That can sound sensible until we remind ourselves what exactly a right is. A right, at least according to Kant and others in the natural rights tradition, is—by definition—a claim that may legitimately be coercively enforced. You have a right when you have a claim on others to act in a certain way and it is morally legitimate for you (or for society on your behalf) to defend yourself with the use of force against violations of that claim. Not all moral claims, we believe, may be coercively enforced. I cannot sue you for hurting my feelings or being rude to me or have you thrown into prison for breaking my heart, though you should not do these things. I cannot have you arrested if you fail to open a door for me when my arms are full of packages or to help me change a tire by the side of the road. How do we draw the distinction? Some philosophers would argue that the distinction should be drawn on pragmatic or consequentialist grounds: on whether the costs of coercive enforcement are worth preventing wrongs of this kind. Kant, however, believed that the distinction is based on principle. We have already seen what the principle in question is: we may coercively enforce a claim only when we are “hindering a hindrance” to freedom. According to Kant, I am free when I can pursue my own ends and in doing so I am not subject to the wills of other people, that is, they may not legitimately just decide to interfere with my actions or prevent me from pursuing my ends. I am not made subject to your will when you try to break my heart, for I am perfectly free not to care. I am not made subject to your will when you fail to open a door for me, for that does not stop me from going through the door. But I am made subject to your will when you enslave me or make use of my person or my property without my consent. So my claims against these actions are coercively enforceable—that is, they are rights.
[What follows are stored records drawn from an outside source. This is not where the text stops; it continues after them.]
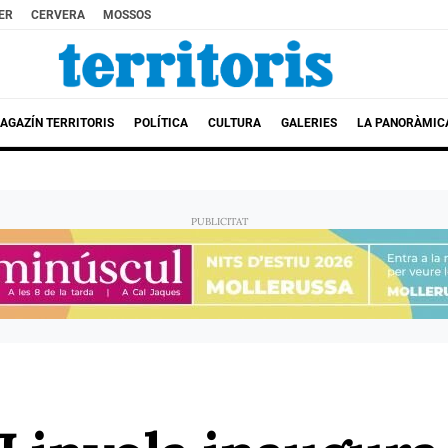
ER
CERVERA
MOSSOS
AGAZÍN TERRITORIS
POLÍTICA
CULTURA
GALERIES
LA PANORÀMIC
This account of what makes a moral claim one of right makes trouble for the proposed use of the distinction between moral and legal rights. It follows from it that if there are any rights, there is a sense in which they already have the status of law: that is, they may legitimately be coercively enforced. This, after all, is why we think it can sometimes be morally legitimate for people to fight even their own governments for their freedom: because they have a coercively enforceable right to that freedom even if there is no positive law upholding it. On this view, natural right is underwritten by “natural law.” So the state cannot be seen as making it possible to coercively enforce a claim that is already there, since the claim was not only already there, but already coercively enforceable too.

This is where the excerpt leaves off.